──────── TASK INPUT
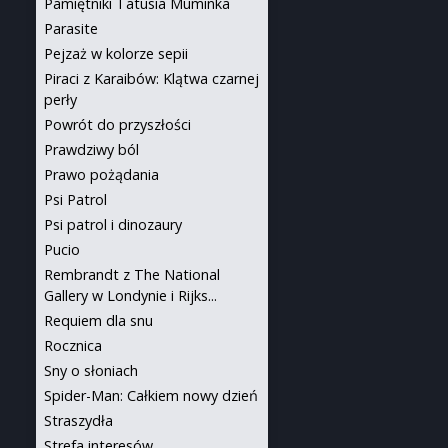
Pamiętniki Tatusia Muminka
Parasite
Pejzaż w kolorze sepii
Piraci z Karaibów: Klątwa czarnej
perły
Powrót do przyszłości
Prawdziwy ból
Prawo pożądania
Psi Patrol
Psi patrol i dinozaury
Pucio
Rembrandt z The National
Gallery w Londynie i Rijks...
Requiem dla snu
Rocznica
Sny o słoniach
Spider-Man: Całkiem nowy dzień
Straszydła
Strefa interesów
────────────────
Exact copies of the lines from the one holding "Psi patrol i dinozaury" through the last line above, and only those, make up the answer.

Psi patrol i dinozaury
Pucio
Rembrandt z The National
Gallery w Londynie i Rijks...
Requiem dla snu
Rocznica
Sny o słoniach
Spider-Man: Całkiem nowy dzień
Straszydła
Strefa interesów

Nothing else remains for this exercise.